--- START ---
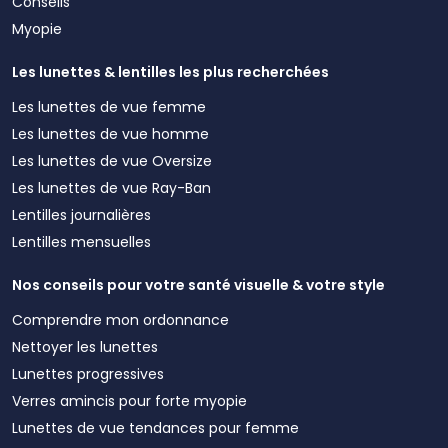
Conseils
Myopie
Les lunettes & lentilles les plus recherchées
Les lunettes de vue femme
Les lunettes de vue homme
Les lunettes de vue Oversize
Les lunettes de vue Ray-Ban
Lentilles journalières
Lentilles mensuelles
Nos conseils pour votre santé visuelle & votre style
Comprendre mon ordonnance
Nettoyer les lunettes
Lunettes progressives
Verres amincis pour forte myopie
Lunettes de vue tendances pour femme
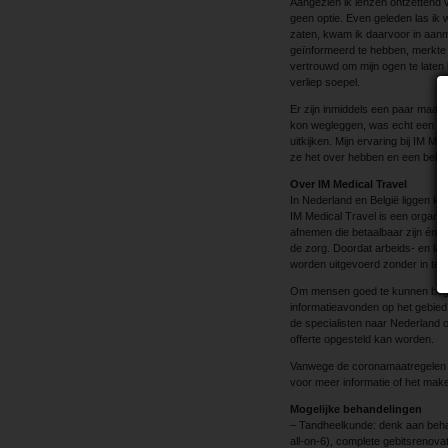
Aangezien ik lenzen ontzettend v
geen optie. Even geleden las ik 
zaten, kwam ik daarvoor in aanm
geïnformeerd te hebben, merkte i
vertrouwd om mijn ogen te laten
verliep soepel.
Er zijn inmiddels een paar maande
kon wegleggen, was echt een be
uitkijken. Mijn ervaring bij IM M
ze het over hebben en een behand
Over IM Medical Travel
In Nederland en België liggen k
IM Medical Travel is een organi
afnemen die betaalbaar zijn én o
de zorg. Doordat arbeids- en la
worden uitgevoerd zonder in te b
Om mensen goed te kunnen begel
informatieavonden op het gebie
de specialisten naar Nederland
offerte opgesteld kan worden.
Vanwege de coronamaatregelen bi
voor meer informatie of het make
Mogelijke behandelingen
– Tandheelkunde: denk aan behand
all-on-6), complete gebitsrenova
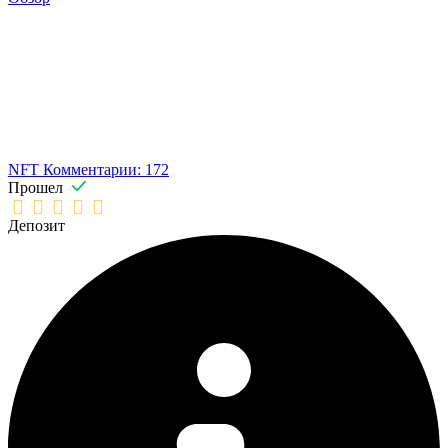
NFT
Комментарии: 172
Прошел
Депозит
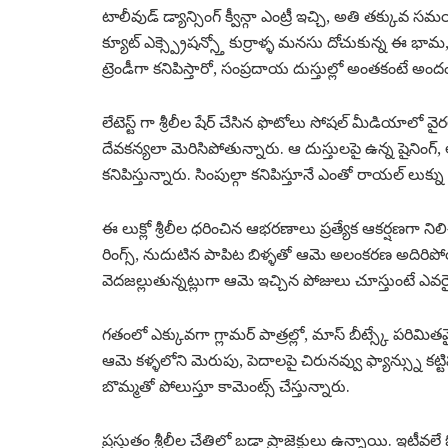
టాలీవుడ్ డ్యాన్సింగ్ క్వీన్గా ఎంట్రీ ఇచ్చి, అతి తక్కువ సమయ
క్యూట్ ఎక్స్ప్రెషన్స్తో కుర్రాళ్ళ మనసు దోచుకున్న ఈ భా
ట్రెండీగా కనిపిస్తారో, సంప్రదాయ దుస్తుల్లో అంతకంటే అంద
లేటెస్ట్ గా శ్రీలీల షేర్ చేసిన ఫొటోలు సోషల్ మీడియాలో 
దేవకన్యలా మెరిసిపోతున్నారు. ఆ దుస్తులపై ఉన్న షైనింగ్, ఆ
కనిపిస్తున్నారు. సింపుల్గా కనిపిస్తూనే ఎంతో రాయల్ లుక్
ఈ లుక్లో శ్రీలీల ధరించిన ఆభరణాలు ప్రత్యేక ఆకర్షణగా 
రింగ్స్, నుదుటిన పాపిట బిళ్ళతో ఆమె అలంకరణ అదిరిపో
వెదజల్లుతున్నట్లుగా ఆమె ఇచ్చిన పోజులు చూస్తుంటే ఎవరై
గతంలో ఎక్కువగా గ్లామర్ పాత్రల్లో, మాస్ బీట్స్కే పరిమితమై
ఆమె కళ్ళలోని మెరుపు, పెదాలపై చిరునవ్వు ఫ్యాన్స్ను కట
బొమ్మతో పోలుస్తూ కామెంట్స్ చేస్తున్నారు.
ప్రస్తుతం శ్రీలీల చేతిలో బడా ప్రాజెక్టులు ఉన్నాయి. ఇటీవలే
--- END ---
> Problem description: Above is the material; set down exactly its lines from the one containing "Mogelijke behandelingen" down to the one containing "ఈ లుక్లో శ్రీలీల", both included, leaving out any pictures.

> Exercise solution:
Mogelijke behandelingen
– Tandheelkunde: denk aan behand
all-on-6), complete gebitsrenova
NFT
Комментарии: 172
Прошел
Депозит
టాలీవుడ్ డ్యాన్సింగ్ క్వీన్గా ఎంట్రీ ఇచ్చి, అతి తక్కువ సమయ
క్యూట్ ఎక్స్ప్రెషన్స్తో కుర్రాళ్ళ మనసు దోచుకున్న ఈ భా
ట్రెండీగా కనిపిస్తారో, సంప్రదాయ దుస్తుల్లో అంతకంటే అంద
లేటెస్ట్ గా శ్రీలీల షేర్ చేసిన ఫొటోలు సోషల్ మీడియాలో 
దేవకన్యలా మెరిసిపోతున్నారు. ఆ దుస్తులపై ఉన్న షైనింగ్, ఆ
కనిపిస్తున్నారు. సింపుల్గా కనిపిస్తూనే ఎంతో రాయల్ లుక్
ఈ లుక్లో శ్రీలీల ధరించిన ఆభరణాలు ప్రత్యేక ఆకర్షణగా 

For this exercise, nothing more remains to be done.